_Action item_.
Collect each line of the entries that holds the string "lietots".

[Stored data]
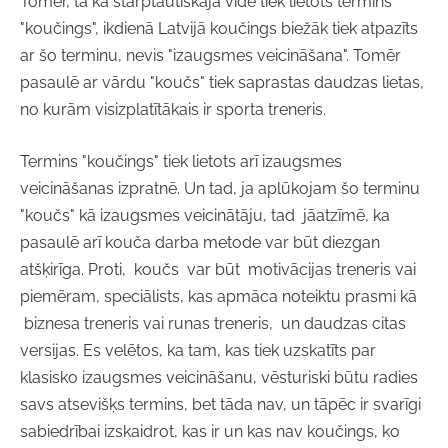
Tomēr, tā kā starptautiskajā vidē tiek lietots termins
"koučings", ikdienā Latvijā koučings biežāk tiek atpazīts
ar šo terminu, nevis "izaugsmes veicināšana". Tomēr
pasaulē ar vārdu "koučs" tiek saprastas daudzas lietas,
no kurām visizplatītākais ir sporta treneris.
Termins "koučings" tiek lietots arī izaugsmes
veicināšanas izpratnē. Un tad, ja aplūkojam šo terminu
"koučs" kā izaugsmes veicinātāju, tad jāatzīmē, ka
pasaulē arī kouča darba metode var būt diezgan
atšķirīga. Proti, koučs var būt motivācijas treneris vai
piemēram, speciālists, kas apmāca noteiktu prasmi kā
biznesa treneris vai runas treneris, un daudzas citas
versijas. Es velētos, ka tam, kas tiek uzskatīts par
klasisko izaugsmes veicināšanu, vēsturiski būtu radies
savs atsevišķs termins, bet tāda nav, un tāpēc ir svarīgi
sabiedrībai izskaidrot, kas ir un kas nav koučings, ko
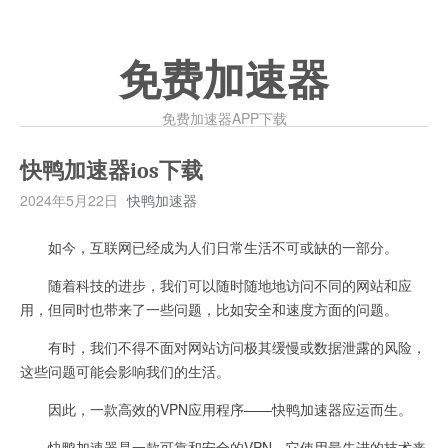
免费加速器
免费加速器APP下载
快鸭加速器ios下载
2024年5月22日
快鸭加速器
如今，互联网已经成为人们日常生活不可或缺的一部分。
随着科技的进步，我们可以随时随地地访问不同的网站和应
用，但同时也带来了一些问题，比如安全和速度方面的问题。
有时，我们不得不面对网站访问极其缓慢或数据泄露的风险，
这些问题可能会影响我们的生活。
因此，一款高效的VPN应用程序——快鸭加速器应运而生。
快鸭加速器是一款可靠和安全的VPN，它使用最先进的技术来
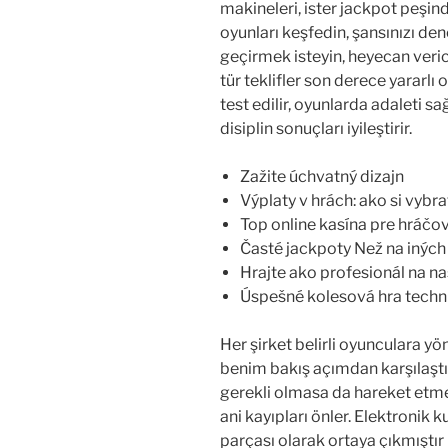
makineleri, ister jackpot peşinde
oyunları keşfedin, şansınızı d
geçirmek isteyin, heyecan verici
tür teklifler son derece yararlı 
test edilir, oyunlarda adaleti s
disiplin sonuçları iyileştirir.
Zažite úchvatný dizajn
Výplaty v hrách: ako si vybra
Top online kasína pre hráčo
Časté jackpoty Než na iných
Hrajte ako profesionál na n
Úspešné kolesová hra techn
Her şirket belirli oyunculara y
benim bakış açımdan karşılaştırı
gerekli olmasa da hareket etme
ani kayıpları önler. Elektronik 
parçası olarak ortaya çıkmıştır 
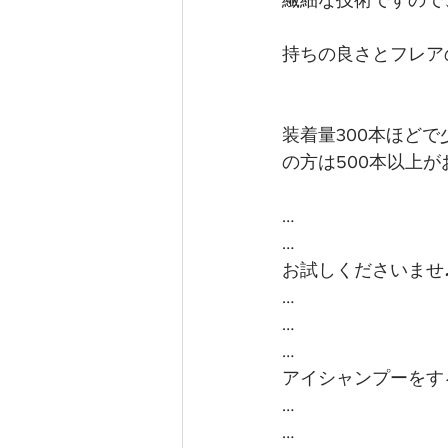
繊細な技術ですので
持ちの良さとフレアの
装着量300本ほど
の方は500本以上
…
…
お試しくださいませ
…
…
…
アイシャンプーをす
…
…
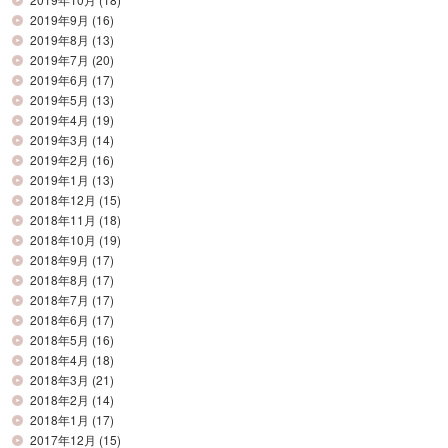
2019年9月
(16)
2019年8月
(13)
2019年7月
(20)
2019年6月
(17)
2019年5月
(13)
2019年4月
(19)
2019年3月
(14)
2019年2月
(16)
2019年1月
(13)
2018年12月
(15)
2018年11月
(18)
2018年10月
(19)
2018年9月
(17)
2018年8月
(17)
2018年7月
(17)
2018年6月
(17)
2018年5月
(16)
2018年4月
(18)
2018年3月
(21)
2018年2月
(14)
2018年1月
(17)
2017年12月
(15)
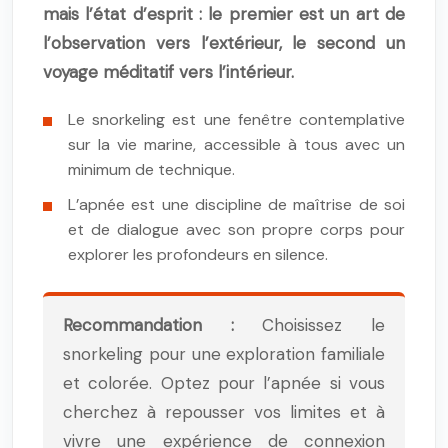
mais l’état d’esprit : le premier est un art de
l’observation vers l’extérieur, le second un
voyage méditatif vers l’intérieur.
Le snorkeling est une fenêtre contemplative
sur la vie marine, accessible à tous avec un
minimum de technique.
L’apnée est une discipline de maîtrise de soi
et de dialogue avec son propre corps pour
explorer les profondeurs en silence.
Recommandation :
Choisissez le
snorkeling pour une exploration familiale
et colorée. Optez pour l’apnée si vous
cherchez à repousser vos limites et à
vivre une expérience de connexion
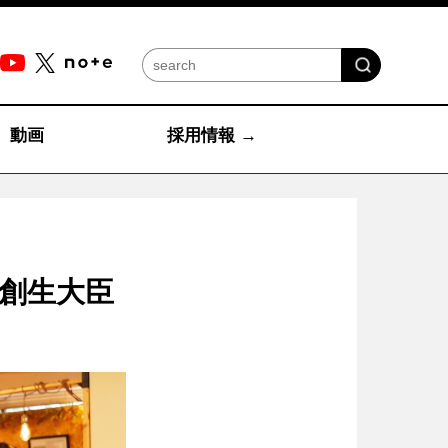
動画
採用情報 →
方創生大臣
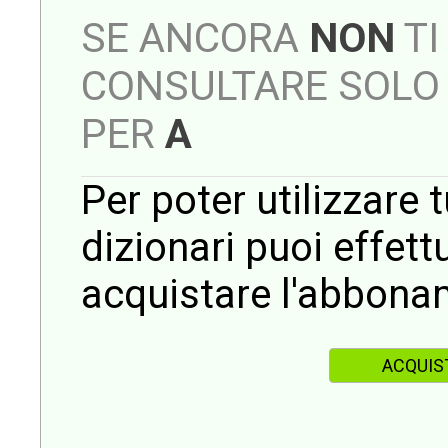
SE ANCORA
NON
TI
CONSULTARE SOLO 
PER
A
Per poter utilizzare t
dizionari puoi effet
acquistare l'abbona
ACQUIS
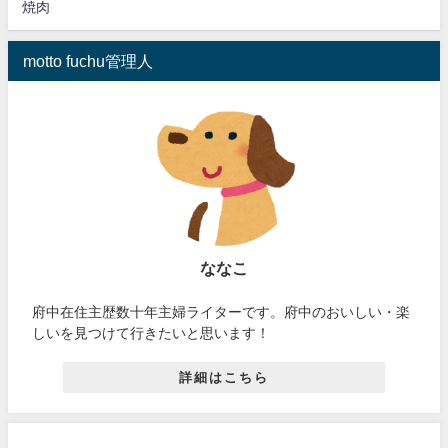
焼肉
motto fuchu管理人
ななこ
府中在住主歴数十年主婦ライターです。府中のおいしい・楽
しいを見つけて行きたいと思います！
詳細はこちら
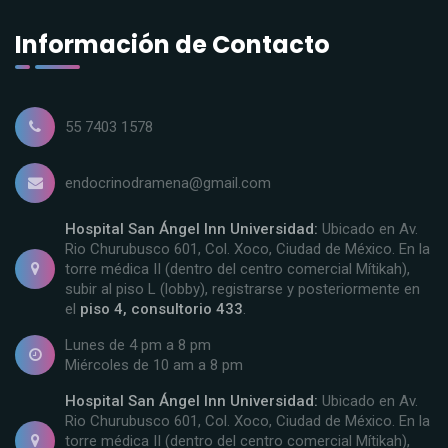
Información de Contacto
55 7403 1578
endocrinodramena@gmail.com
Hospital San Ángel Inn Universidad:
Ubicado en Av.
Rio Churubusco 601, Col. Xoco, Ciudad de México. En la
torre médica II (dentro del centro comercial Mítikah),
subir al piso L (lobby), registrarse y posteriormente en
el
piso 4, consultorio 433
.
Lunes de 4 pm a 8 pm
Miércoles de 10 am a 8 pm
Hospital San Ángel Inn Universidad:
Ubicado en Av.
Rio Churubusco 601, Col. Xoco, Ciudad de México. En la
torre médica II (dentro del centro comercial Mítikah),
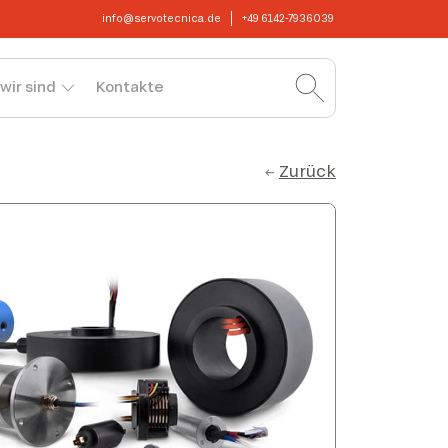
info@servotecnica.de
+49 6142-7936039
wir sind
Kontakte
Zurück
←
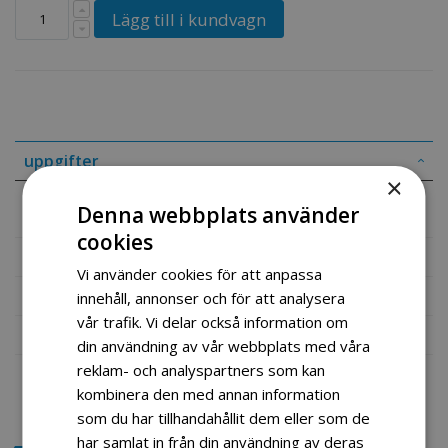
Lägg till i kundvagn
uppgifter
×
Drivreim B1120LI 40hk flishugger
Denna webbplats använder
cookies
Mer information
Vi använder cookies för att anpassa
Recensioner
innehåll, annonser och för att analysera
vår trafik. Vi delar också information om
Fil vedlegg
din användning av vår webbplats med våra
reklam- och analyspartners som kan
kombinera den med annan information
som du har tillhandahållit dem eller som de
har samlat in från din användning av deras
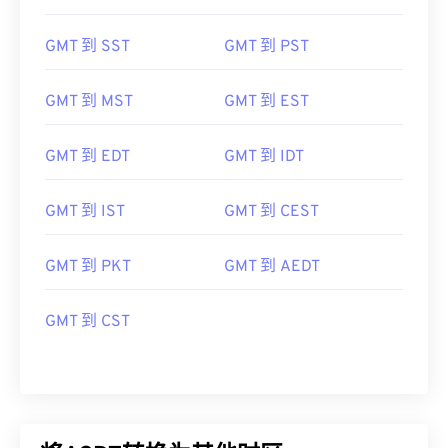
GMT 到 SST
GMT 到 PST
GMT 到 MST
GMT 到 EST
GMT 到 EDT
GMT 到 IDT
GMT 到 IST
GMT 到 CEST
GMT 到 PKT
GMT 到 AEDT
GMT 到 CST
将ACDT转换为其他时区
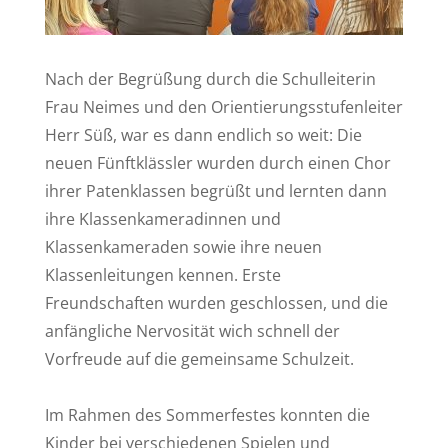
Nach der Begrüßung durch die Schulleiterin
Frau Neimes und den Orientierungsstufenleiter
Herr Süß, war es dann endlich so weit: Die
neuen Fünftklässler wurden durch einen Chor
ihrer Patenklassen begrüßt und lernten dann
ihre Klassenkameradinnen und
Klassenkameraden sowie ihre neuen
Klassenleitungen kennen. Erste
Freundschaften wurden geschlossen, und die
anfängliche Nervosität wich schnell der
Vorfreude auf die gemeinsame Schulzeit.
Im Rahmen des Sommerfestes konnten die
Kinder bei verschiedenen Spielen und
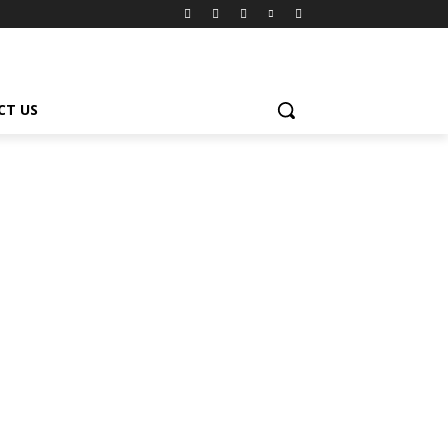
CT US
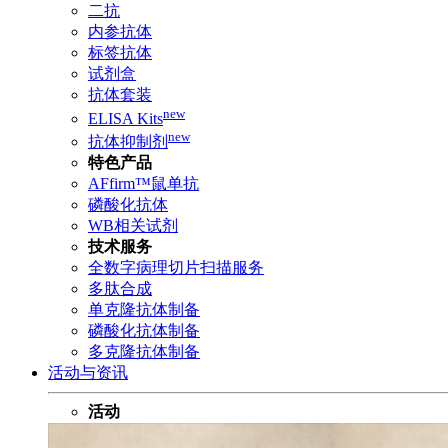
二抗
内参抗体
标签抗体
试剂盒
抗体套装
new
ELISA Kits
new
抗体抑制剂
特色产品
AFfirm™鼠单抗
磷酸化抗体
WB相关试剂
技术服务
全数字病理切片扫描服务
多肽合成
单克隆抗体制备
磷酸化抗体制备
多克隆抗体制备
活动与资讯
活动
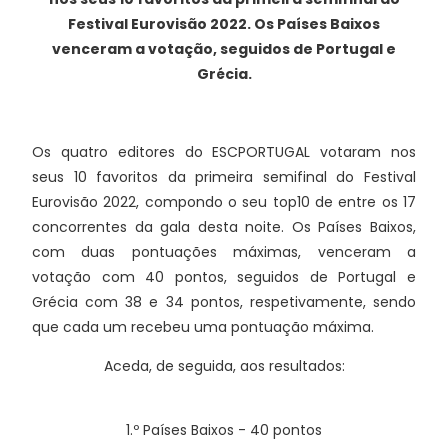
Festival Eurovisão 2022. Os Países Baixos
venceram a votação, seguidos de Portugal e
Grécia.
Os quatro editores do ESCPORTUGAL votaram nos
seus 10 favoritos da primeira semifinal do Festival
Eurovisão 2022, compondo o seu top10 de entre os 17
concorrentes da gala desta noite. Os Países Baixos,
com duas pontuações máximas, venceram a
votação com 40 pontos, seguidos de Portugal e
Grécia com 38 e 34 pontos, respetivamente, sendo
que cada um recebeu uma pontuação máxima.
Aceda, de seguida, aos resultados:
1.º Países Baixos - 40 pontos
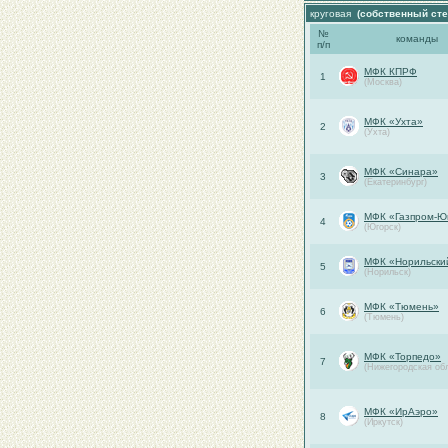
круговая
(собственный сте
№
команды
п/п
МФК КПРФ
1
(Москва)
МФК «Ухта»
2
(Ухта)
МФК «Синара»
3
(Екатеринбург)
МФК «Газпром-Ю
4
(Югорск)
МФК «Норильски
5
(Норильск)
МФК «Тюмень»
6
(Тюмень)
МФК «Торпедо»
7
(Нижегородская об
МФК «ИрАэро»
8
(Иркутск)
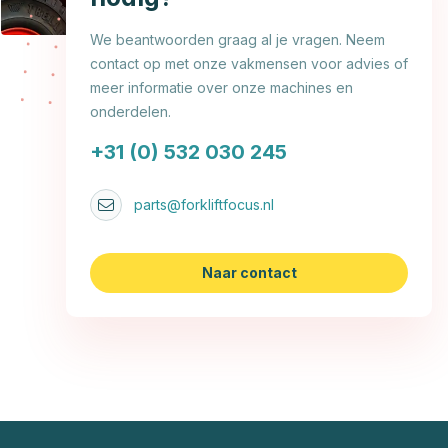
We beantwoorden graag al je vragen. Neem
contact op met onze vakmensen voor advies of
meer informatie over onze machines en
onderdelen.
+31 (0) 532 030 245
parts@forkliftfocus.nl
Naar contact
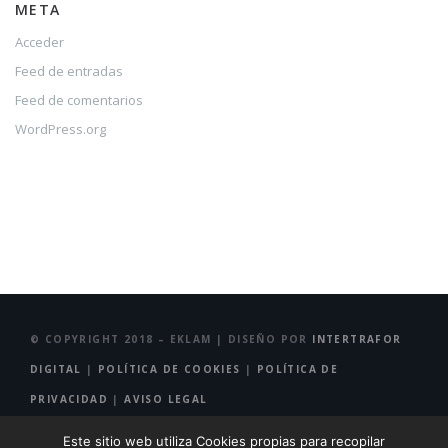
META
Acceder
Feed de entradas
Feed de comentarios
WordPress.org
© COPYRIGHT 2018 – EKLAM | DISEÑO POR
INTERTRAFOR
DIGITAL
|
POLÍTICA DE COOKIES
|
POLÍTICA DE
PRIVACIDAD
|
AVISO LEGAL
Este sitio web utiliza Cookies propias para recopilar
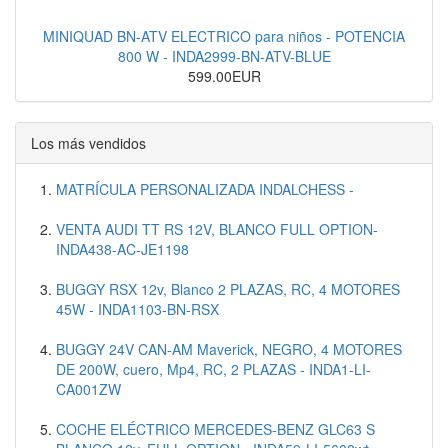
MINIQUAD BN-ATV ELECTRICO para niños - POTENCIA
800 W - INDA2999-BN-ATV-BLUE
599.00EUR
Los más vendidos
MATRÍCULA PERSONALIZADA INDALCHESS -
VENTA AUDI TT RS 12V, BLANCO FULL OPTION-
INDA438-AC-JE1198
BUGGY RSX 12v, Blanco 2 PLAZAS, RC, 4 MOTORES
45W - INDA1103-BN-RSX
BUGGY 24V CAN-AM Maverick, NEGRO, 4 MOTORES
DE 200W, cuero, Mp4, RC, 2 PLAZAS - INDA1-LI-
CA001ZW
COCHE ELÉCTRICO MERCEDES-BENZ GLC63 S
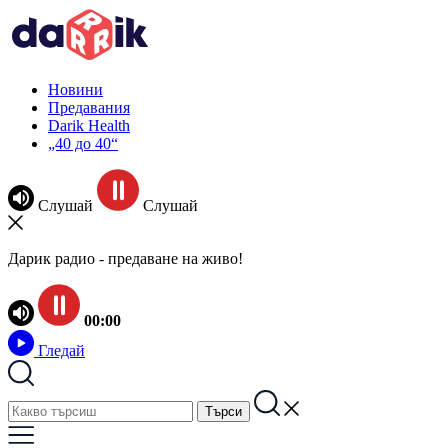
Новини
Предавания
Darik Health
„40 до 40“
Слушай
Слушай
Дарик радио - предаване на живо!
00:00
Гледай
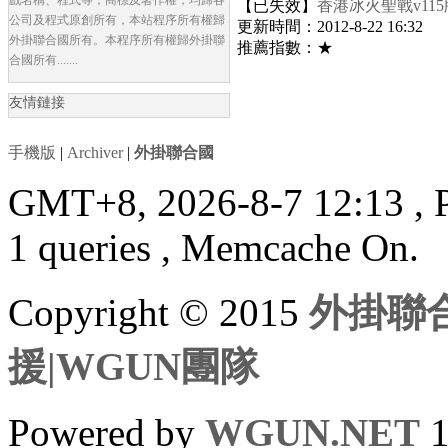
【已失效】
香港冰火聖戰v1
公司及程式原創所有，本站程序所有權歸
更新時間：2012-8-22 16:32
外掛聯合國所有。本程序所有權歸外掛聯
推薦指數：★
合國所有.......
友情鏈接
手機版
|
Archiver
|
外掛聯合國
GMT+8, 2026-8-7 12:13
, 
1 queries , Memcache On.
Copyright © 2015
外掛聯合
援|WGUN團隊
Powered by
WGUN.NET
1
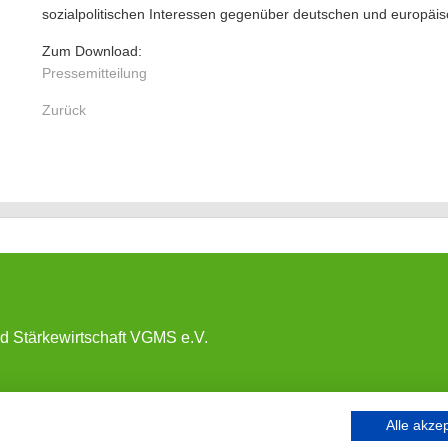
sozialpolitischen Interessen gegenüber deutschen und europäisc
Zum Download:
Pressemitteilung
Zurück
nd Stärkewirtschaft VGMS e.V.
Alle akze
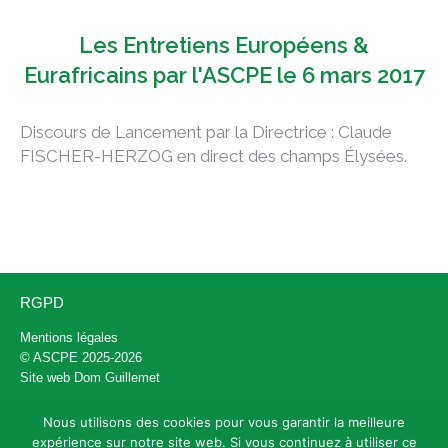
Les Entretiens Européens &
Eurafricains par l'ASCPE le 6 mars 2017
Discours de Lancement par la Directrice : Claude
FISCHER-HERZOG en direct des champs Élysées.
RGPD
Mentions légales
© ASCPE 2025-2026
Site web
Dom Guillemet
Nous utilisons des cookies pour vous garantir la meilleure
Contact
expérience sur notre site web. Si vous continuez à utiliser ce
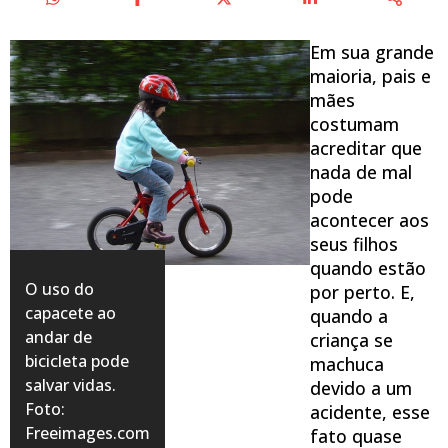
Em sua grande
maioria, pais e
mães
costumam
acreditar que
nada de mal
pode
acontecer aos
seus filhos
quando estão
O uso do
por perto. E,
capacete ao
quando a
andar de
criança se
bicicleta pode
machuca
salvar vidas.
devido a um
Foto:
acidente, esse
Freeimages.com
fato quase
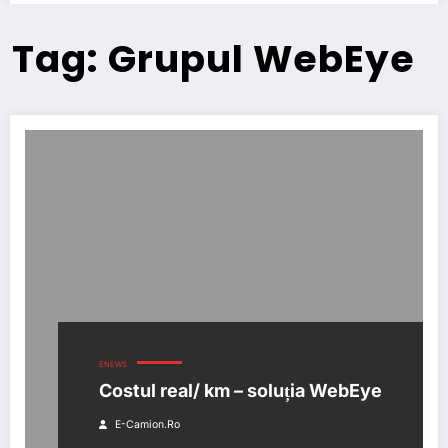
Tag: Grupul WebEye
ENEWS
Costul real/ km – soluția WebEye
E-Camion.ro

_Written reply_.
Tomēr, tā kā starptautiskajā vidē tiek lietots termins
Termins "koučings" tiek lietots arī izaugsmes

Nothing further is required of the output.